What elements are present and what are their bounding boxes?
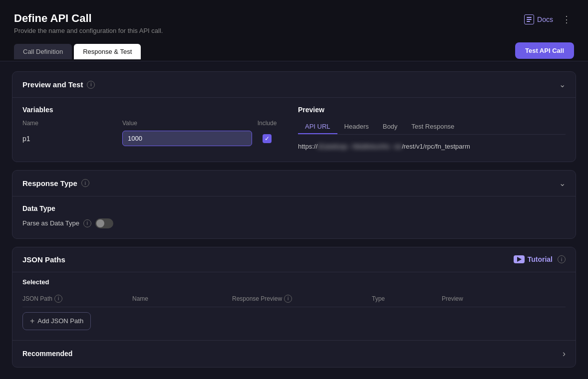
preview-test-info-icon[interactable]: i <box>87 81 95 89</box>
url-blurred: d1awdusp···hblafeieunhs···ee <box>317 143 402 150</box>
tab-call-definition[interactable]: Call Definition <box>14 44 72 59</box>
col-name: Name <box>132 295 232 303</box>
json-paths-section: JSON Paths Tutorial i Selected JSON Path… <box>12 247 576 368</box>
preview-test-chevron: ⌄ <box>559 80 566 89</box>
preview-tab-headers[interactable]: Headers <box>337 120 376 134</box>
variables-col-headers: Name Value Include <box>22 120 282 127</box>
page-header: Define API Call Provide the name and con… <box>0 0 588 42</box>
recommended-chevron: › <box>563 349 566 359</box>
json-paths-title: JSON Paths <box>22 255 65 264</box>
parse-as-data-type-label: Parse as Data Type <box>22 219 79 227</box>
recommended-row[interactable]: Recommended › <box>12 340 576 367</box>
page-subtitle: Provide the name and configuration for t… <box>14 27 163 34</box>
docs-icon <box>524 14 534 24</box>
recommended-label: Recommended <box>22 350 72 358</box>
json-paths-table-header: JSON Path i Name Response Preview i Type… <box>22 291 566 307</box>
col-json-path: JSON Path i <box>22 295 132 303</box>
preview-url: https://d1awdusp···hblafeieunhs···ee/res… <box>298 142 566 152</box>
header-left: Define API Call Provide the name and con… <box>14 12 163 34</box>
parse-data-type-toggle[interactable] <box>95 218 113 228</box>
preview-tab-test-response[interactable]: Test Response <box>404 120 461 134</box>
test-api-button[interactable]: Test API Call <box>515 42 574 59</box>
col-preview: Preview <box>442 295 566 303</box>
tutorial-label: Tutorial <box>528 255 553 263</box>
variables-panel-title: Variables <box>22 106 282 114</box>
docs-button[interactable]: Docs <box>524 14 553 24</box>
response-preview-col-info[interactable]: i <box>284 295 292 303</box>
tab-group: Call Definition Response & Test <box>14 44 141 59</box>
preview-test-header[interactable]: Preview and Test i ⌄ <box>12 72 576 97</box>
json-paths-body: Selected JSON Path i Name Response Previ… <box>12 272 576 340</box>
youtube-icon <box>514 255 525 263</box>
add-icon: + <box>30 317 34 326</box>
tab-response-test[interactable]: Response & Test <box>74 44 141 59</box>
variable-include-checkbox[interactable]: ✓ <box>252 134 282 143</box>
checkbox[interactable]: ✓ <box>263 134 272 143</box>
variable-row: p1 ✓ <box>22 131 282 146</box>
preview-test-content: Variables Name Value Include p1 ✓ <box>22 106 566 152</box>
preview-test-body: Variables Name Value Include p1 ✓ <box>12 97 576 162</box>
variable-name: p1 <box>22 135 122 143</box>
selected-label: Selected <box>22 272 566 291</box>
header-right: Docs ⋮ <box>524 12 574 25</box>
svg-rect-0 <box>527 17 532 18</box>
add-json-path-button[interactable]: + Add JSON Path <box>22 312 91 330</box>
variables-panel: Variables Name Value Include p1 ✓ <box>22 106 282 152</box>
svg-rect-2 <box>527 21 530 22</box>
main-content: Preview and Test i ⌄ Variables Name Valu… <box>0 61 588 378</box>
preview-tab-body[interactable]: Body <box>376 120 405 134</box>
response-type-chevron: ⌄ <box>559 179 566 188</box>
svg-rect-1 <box>527 19 532 20</box>
data-type-heading: Data Type <box>22 204 566 212</box>
variable-value-input[interactable] <box>122 131 252 146</box>
preview-test-title: Preview and Test <box>22 80 83 89</box>
col-response-preview: Response Preview i <box>232 295 372 303</box>
parse-data-type-info-icon[interactable]: i <box>83 219 91 227</box>
toggle-knob <box>96 219 104 227</box>
preview-test-header-left: Preview and Test i <box>22 80 95 89</box>
col-type: Type <box>372 295 442 303</box>
preview-panel: Preview API URL Headers Body Test Respon… <box>298 106 566 152</box>
tutorial-button[interactable]: Tutorial <box>514 255 553 263</box>
more-button[interactable]: ⋮ <box>559 14 574 25</box>
json-paths-info-icon[interactable]: i <box>558 255 566 263</box>
preview-tab-api-url[interactable]: API URL <box>298 120 337 134</box>
response-type-header-left: Response Type i <box>22 179 89 188</box>
preview-test-section: Preview and Test i ⌄ Variables Name Valu… <box>12 71 576 162</box>
docs-label: Docs <box>537 15 553 23</box>
response-type-title: Response Type <box>22 179 77 188</box>
col-name-header: Name <box>22 120 122 127</box>
data-type-row: Parse as Data Type i <box>22 218 566 228</box>
json-path-col-info[interactable]: i <box>54 295 62 303</box>
page-title: Define API Call <box>14 12 163 25</box>
url-suffix: /rest/v1/rpc/fn_testparm <box>402 143 470 150</box>
col-value-header: Value <box>122 120 252 127</box>
preview-panel-title: Preview <box>298 106 566 114</box>
col-include-header: Include <box>252 120 282 127</box>
yt-play-icon <box>517 257 522 262</box>
tabs-bar: Call Definition Response & Test Test API… <box>0 42 588 61</box>
check-icon: ✓ <box>265 135 270 142</box>
response-type-info-icon[interactable]: i <box>81 179 89 187</box>
json-paths-right: Tutorial i <box>514 255 566 263</box>
response-type-header[interactable]: Response Type i ⌄ <box>12 171 576 196</box>
json-paths-header: JSON Paths Tutorial i <box>12 247 576 272</box>
url-prefix: https:// <box>298 143 317 150</box>
response-type-section: Response Type i ⌄ Data Type Parse as Dat… <box>12 170 576 239</box>
preview-tabs: API URL Headers Body Test Response <box>298 120 566 135</box>
add-json-path-label: Add JSON Path <box>37 317 83 325</box>
response-type-body: Data Type Parse as Data Type i <box>12 196 576 238</box>
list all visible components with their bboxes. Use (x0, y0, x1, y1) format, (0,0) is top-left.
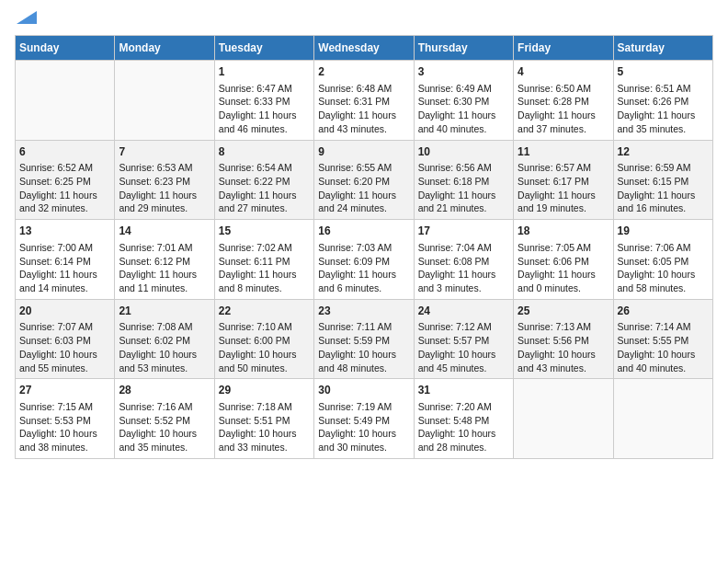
day-info: Sunrise: 7:18 AM Sunset: 5:51 PM Dayligh… (219, 400, 310, 454)
day-number: 1 (219, 64, 310, 80)
day-info: Sunrise: 6:59 AM Sunset: 6:15 PM Dayligh… (618, 161, 709, 215)
day-info: Sunrise: 7:02 AM Sunset: 6:11 PM Dayligh… (219, 241, 310, 295)
weekday-header-monday: Monday (115, 36, 214, 61)
day-info: Sunrise: 7:06 AM Sunset: 6:05 PM Dayligh… (618, 241, 709, 295)
calendar-cell: 18Sunrise: 7:05 AM Sunset: 6:06 PM Dayli… (514, 220, 613, 300)
day-info: Sunrise: 6:57 AM Sunset: 6:17 PM Dayligh… (518, 161, 609, 215)
day-number: 19 (618, 224, 709, 239)
calendar-week-row: 27Sunrise: 7:15 AM Sunset: 5:53 PM Dayli… (16, 379, 713, 459)
calendar-cell: 20Sunrise: 7:07 AM Sunset: 6:03 PM Dayli… (16, 299, 115, 379)
day-info: Sunrise: 7:10 AM Sunset: 6:00 PM Dayligh… (219, 320, 310, 374)
calendar-cell: 2Sunrise: 6:48 AM Sunset: 6:31 PM Daylig… (314, 61, 414, 141)
day-info: Sunrise: 6:50 AM Sunset: 6:28 PM Dayligh… (518, 82, 609, 136)
day-info: Sunrise: 6:53 AM Sunset: 6:23 PM Dayligh… (119, 161, 210, 215)
day-info: Sunrise: 7:13 AM Sunset: 5:56 PM Dayligh… (518, 320, 609, 374)
calendar-cell: 1Sunrise: 6:47 AM Sunset: 6:33 PM Daylig… (214, 61, 313, 141)
day-info: Sunrise: 6:56 AM Sunset: 6:18 PM Dayligh… (418, 161, 509, 215)
calendar-cell: 31Sunrise: 7:20 AM Sunset: 5:48 PM Dayli… (414, 379, 513, 459)
calendar-cell: 24Sunrise: 7:12 AM Sunset: 5:57 PM Dayli… (414, 299, 513, 379)
day-info: Sunrise: 7:03 AM Sunset: 6:09 PM Dayligh… (318, 241, 409, 295)
day-info: Sunrise: 7:14 AM Sunset: 5:55 PM Dayligh… (618, 320, 709, 374)
day-number: 9 (318, 144, 409, 160)
calendar-cell: 4Sunrise: 6:50 AM Sunset: 6:28 PM Daylig… (514, 61, 613, 141)
day-info: Sunrise: 7:15 AM Sunset: 5:53 PM Dayligh… (19, 400, 110, 454)
day-info: Sunrise: 7:11 AM Sunset: 5:59 PM Dayligh… (318, 320, 409, 374)
calendar-cell: 6Sunrise: 6:52 AM Sunset: 6:25 PM Daylig… (16, 140, 115, 220)
day-info: Sunrise: 6:55 AM Sunset: 6:20 PM Dayligh… (318, 161, 409, 215)
day-number: 5 (618, 64, 709, 80)
day-info: Sunrise: 7:16 AM Sunset: 5:52 PM Dayligh… (119, 400, 210, 454)
day-info: Sunrise: 6:52 AM Sunset: 6:25 PM Dayligh… (19, 161, 110, 215)
calendar-cell: 28Sunrise: 7:16 AM Sunset: 5:52 PM Dayli… (115, 379, 214, 459)
calendar-cell: 19Sunrise: 7:06 AM Sunset: 6:05 PM Dayli… (613, 220, 712, 300)
day-number: 8 (219, 144, 310, 160)
day-number: 6 (19, 144, 110, 160)
day-info: Sunrise: 7:08 AM Sunset: 6:02 PM Dayligh… (119, 320, 210, 374)
day-number: 12 (618, 144, 709, 160)
calendar-cell: 8Sunrise: 6:54 AM Sunset: 6:22 PM Daylig… (214, 140, 313, 220)
day-number: 26 (618, 304, 709, 319)
calendar-cell: 12Sunrise: 6:59 AM Sunset: 6:15 PM Dayli… (613, 140, 712, 220)
svg-marker-0 (17, 11, 37, 24)
calendar-cell: 7Sunrise: 6:53 AM Sunset: 6:23 PM Daylig… (115, 140, 214, 220)
weekday-header-tuesday: Tuesday (214, 36, 313, 61)
day-info: Sunrise: 7:07 AM Sunset: 6:03 PM Dayligh… (19, 320, 110, 374)
calendar-cell: 30Sunrise: 7:19 AM Sunset: 5:49 PM Dayli… (314, 379, 414, 459)
day-number: 16 (318, 224, 409, 239)
calendar-cell (514, 379, 613, 459)
day-info: Sunrise: 6:54 AM Sunset: 6:22 PM Dayligh… (219, 161, 310, 215)
day-info: Sunrise: 7:00 AM Sunset: 6:14 PM Dayligh… (19, 241, 110, 295)
calendar-cell: 14Sunrise: 7:01 AM Sunset: 6:12 PM Dayli… (115, 220, 214, 300)
weekday-header-friday: Friday (514, 36, 613, 61)
day-number: 24 (418, 304, 509, 319)
calendar-cell: 17Sunrise: 7:04 AM Sunset: 6:08 PM Dayli… (414, 220, 513, 300)
day-number: 29 (219, 383, 310, 398)
page-header (15, 15, 713, 24)
calendar-cell: 29Sunrise: 7:18 AM Sunset: 5:51 PM Dayli… (214, 379, 313, 459)
day-number: 4 (518, 64, 609, 80)
day-number: 20 (19, 304, 110, 319)
day-number: 17 (418, 224, 509, 239)
weekday-header-wednesday: Wednesday (314, 36, 414, 61)
day-number: 31 (418, 383, 509, 398)
day-info: Sunrise: 6:51 AM Sunset: 6:26 PM Dayligh… (618, 82, 709, 136)
day-number: 25 (518, 304, 609, 319)
day-number: 15 (219, 224, 310, 239)
day-number: 18 (518, 224, 609, 239)
day-info: Sunrise: 7:05 AM Sunset: 6:06 PM Dayligh… (518, 241, 609, 295)
day-number: 11 (518, 144, 609, 160)
day-number: 13 (19, 224, 110, 239)
calendar-cell (613, 379, 712, 459)
day-number: 10 (418, 144, 509, 160)
calendar-cell: 5Sunrise: 6:51 AM Sunset: 6:26 PM Daylig… (613, 61, 712, 141)
weekday-header-sunday: Sunday (16, 36, 115, 61)
day-number: 3 (418, 64, 509, 80)
calendar-cell: 9Sunrise: 6:55 AM Sunset: 6:20 PM Daylig… (314, 140, 414, 220)
day-info: Sunrise: 7:04 AM Sunset: 6:08 PM Dayligh… (418, 241, 509, 295)
calendar-week-row: 1Sunrise: 6:47 AM Sunset: 6:33 PM Daylig… (16, 61, 713, 141)
day-number: 14 (119, 224, 210, 239)
day-info: Sunrise: 6:47 AM Sunset: 6:33 PM Dayligh… (219, 82, 310, 136)
day-info: Sunrise: 7:19 AM Sunset: 5:49 PM Dayligh… (318, 400, 409, 454)
calendar-table: SundayMondayTuesdayWednesdayThursdayFrid… (15, 35, 713, 459)
day-number: 28 (119, 383, 210, 398)
calendar-cell: 25Sunrise: 7:13 AM Sunset: 5:56 PM Dayli… (514, 299, 613, 379)
calendar-cell (115, 61, 214, 141)
day-number: 27 (19, 383, 110, 398)
logo-icon (17, 11, 37, 24)
logo (15, 15, 37, 24)
weekday-header-saturday: Saturday (613, 36, 712, 61)
calendar-cell: 15Sunrise: 7:02 AM Sunset: 6:11 PM Dayli… (214, 220, 313, 300)
day-info: Sunrise: 7:12 AM Sunset: 5:57 PM Dayligh… (418, 320, 509, 374)
day-number: 7 (119, 144, 210, 160)
calendar-cell: 27Sunrise: 7:15 AM Sunset: 5:53 PM Dayli… (16, 379, 115, 459)
day-info: Sunrise: 6:49 AM Sunset: 6:30 PM Dayligh… (418, 82, 509, 136)
calendar-cell: 13Sunrise: 7:00 AM Sunset: 6:14 PM Dayli… (16, 220, 115, 300)
calendar-cell: 11Sunrise: 6:57 AM Sunset: 6:17 PM Dayli… (514, 140, 613, 220)
calendar-cell (16, 61, 115, 141)
day-number: 23 (318, 304, 409, 319)
day-info: Sunrise: 7:20 AM Sunset: 5:48 PM Dayligh… (418, 400, 509, 454)
day-number: 21 (119, 304, 210, 319)
calendar-cell: 22Sunrise: 7:10 AM Sunset: 6:00 PM Dayli… (214, 299, 313, 379)
calendar-cell: 26Sunrise: 7:14 AM Sunset: 5:55 PM Dayli… (613, 299, 712, 379)
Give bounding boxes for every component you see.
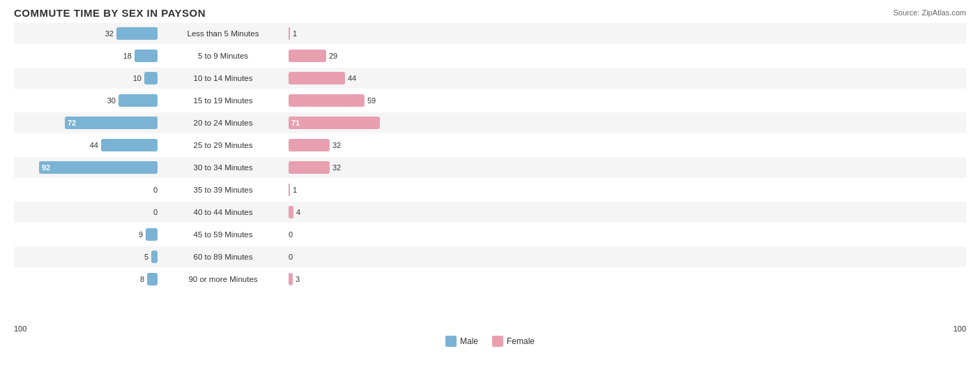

++++++++++++++++++++

*WHAT YOU HAVE TO DO:* Number of lines above with the word "bounding": supply it alone.

*COMPLETED TASK:* 2